La notion de geste face à l’IA

En ce qui concerne l’UX, l’IA devrait largement nous aider à optimiser notre travail. En effet, les audits de parcours et les optimisations classiques d’affordance ou de proximité, ainsi que les classiques changements de couleurs (de type un CTA rouge ou vert) seront automatiquement générés par l’IA, dans un laps de temps bien plus rapide que ceux observés actuellement… Et c’est tant mieux ! En effet, ce gain de temps va directement bénéficier aux designers qui devraient enfin avoir le loisir de réfléchir à l’ensemble des parcours end to end (donc de proposer une vraie analyse stratégique), mais aussi possiblement de se pencher sur la prise en compte du geste et de l’émotion, caractéristique particulière que seul l’être humain est en mesure à la fois d’éprouver et d’interpréter. 

Quid alors de la notion d’habitude versus celle du geste ?

L’habitude est peut-être le plus grand obstacle à l’innovation et au design.

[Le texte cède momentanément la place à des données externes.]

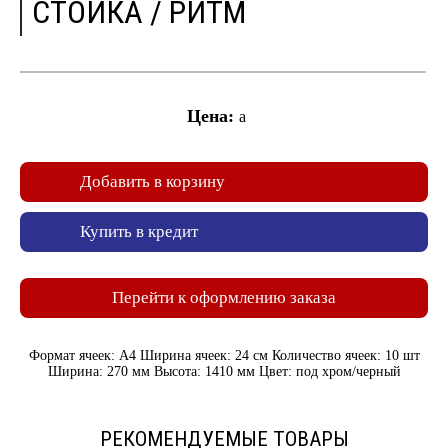
СТОЙКА / РИТМ
Цена:
a
Добавить в корзину
Купить в кредит
Перейти к оформлению заказа
Формат ячеек: A4 Ширина ячеек: 24 см Количество ячеек: 10 шт
Ширина: 270 мм Высота: 1410 мм Цвет: под хром/черный
РЕКОМЕНДУЕМЫЕ ТОВАРЫ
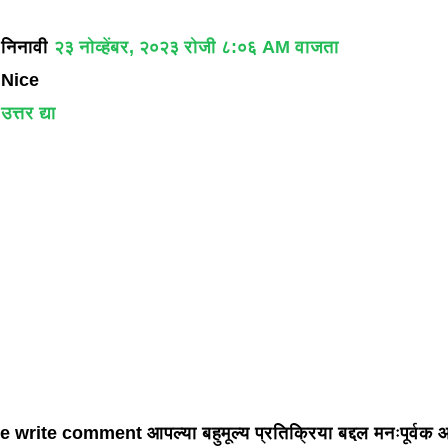
निनावी
२३ नोव्हेंबर, २०२३ रोजी ८:०६ AM वाजता
Nice
उत्तर द्या
 write comment आपल्या बहुमूल्य प्रतिक्रिया बद्दल मनःपूर्वक 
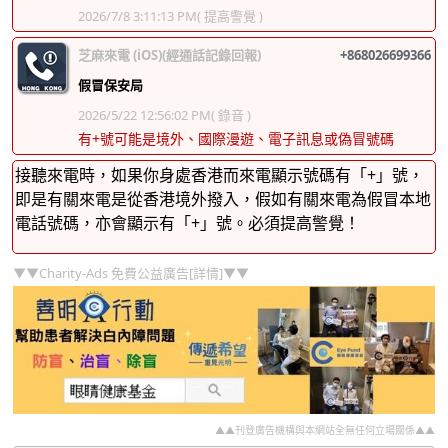
2026/7/8 3:11:13 PM
( 提高警覺 )
芝麻來電 (iOS)(經通話記錄回報)
+868026699366
假冒保安局
2026/5/22 12:56:02 PM
( 錄音 )
有+號可能是境外、國際漫遊、電子訊息或偽冒號碼
接聽來電時，如果你身處香港而來電顯示號碼有「+」號，
即是有關來電是從香港境外撥入，假如有關來電為假冒本地
電話號碼，亦會顯示有「+」號。必須提高警覺！
▼▼Charity-Ads 免費公益廣告[詳情]▼▼
▲▲刊登廣告機構與本網站全無任何立場關係▲▲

Les banques en savent notamment quelque choses… En effet, beaucoup ont mis du temps avant de faire évoluer leur espace client des années 2000 vers un espace client plus ergonomique, car nombre de leurs clients étaient habitués à leurs « défauts de logique » et ce, malgré l’arrivée des banques en ligne qui, dès le départ, proposaient des plateformes beaucoup plus intuitives. Alors oui, comme pour tout produit, il faudra bien comprendre la cible afin de déceler si l’habitude peut être facilement « cassée » ou pas.

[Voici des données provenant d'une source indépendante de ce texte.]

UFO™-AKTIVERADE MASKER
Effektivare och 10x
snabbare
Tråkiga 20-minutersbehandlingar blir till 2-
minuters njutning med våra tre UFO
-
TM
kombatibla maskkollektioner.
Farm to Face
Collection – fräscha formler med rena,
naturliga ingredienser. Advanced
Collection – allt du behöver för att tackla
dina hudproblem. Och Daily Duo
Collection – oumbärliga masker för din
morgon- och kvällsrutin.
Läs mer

Dans le cas où cela paraît difficile, il faudra aussi se rappeler qu’il est à priori possible d’outrepasser l’habitude en créant un effet de surprise ou en travaillant les émotions. Ainsi, si la logique et les émotions sont alignées, la notion de geste sur les plateformes digitales pourrait redéfinir une expérience end to end.

 

La notion de geste pour des innovations de produits digitaux

La notion du geste et de la future gestuelle de votre plateforme va créer de nouvelles possibilités et habitudes.

L’humain est naturellement sensible aux gestes, au point de les rendre inconscients ; à titre d’exemple, nous présentons la fourchette à notre bouche sans même y penser.

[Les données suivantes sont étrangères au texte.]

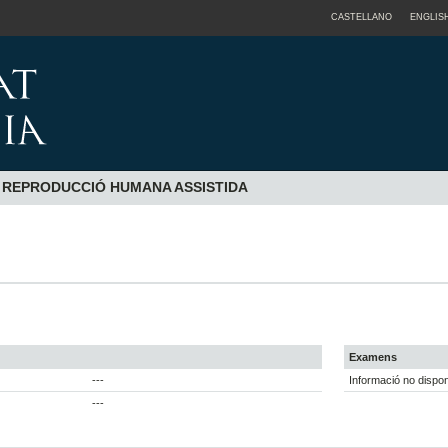
CASTELLANO
ENGLIS
A REPRODUCCIÓ HUMANA ASSISTIDA
Examens
---
Informació no dispon
---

Le « swipe » sur Tinder ou sur Instagram est devenu normal, et l’on zappe sans se rendre compte.

Avant Tinder, personne ne « swappait » à droite ou à gauche sur un mobile, et pourtant aujourd’hui c’est devenu une gestuelle naturelle pour passer d’une image à l’autre sur un site marchant. Selon toute vraisemblance, la notion de geste dans l’expérience de marque va prendre de plus en plus d’ampleur avec les phénomènes de VR et les expériences qui se veulent inclusives.

 

Conclusion :

Pour conclure, il me semble que la création de gestes constitue le futur défi que les UX designers auront à relever, cette idée restant à ce jour encore très « secondaire », donc sous exploitée.

A mon sens, il faut rapidement commencer cette analyse pour pouvoir définir les parcours et innovations de demain, tout en favorisant l’inclusivité que représente nécessairement l’amélioration de l’expérience droitiers / gauchers. En toute logique, la création de geste spécifique à une marque ou une plateforme, va aussi devenir une façon de créer une identité de marque. Une gestuelle forte fera indubitablement partie intégrante du branding. Ainsi, il y a fort à parier que dans le futur, les Design system et les chartes graphiques auront aussi une charte gestuelle.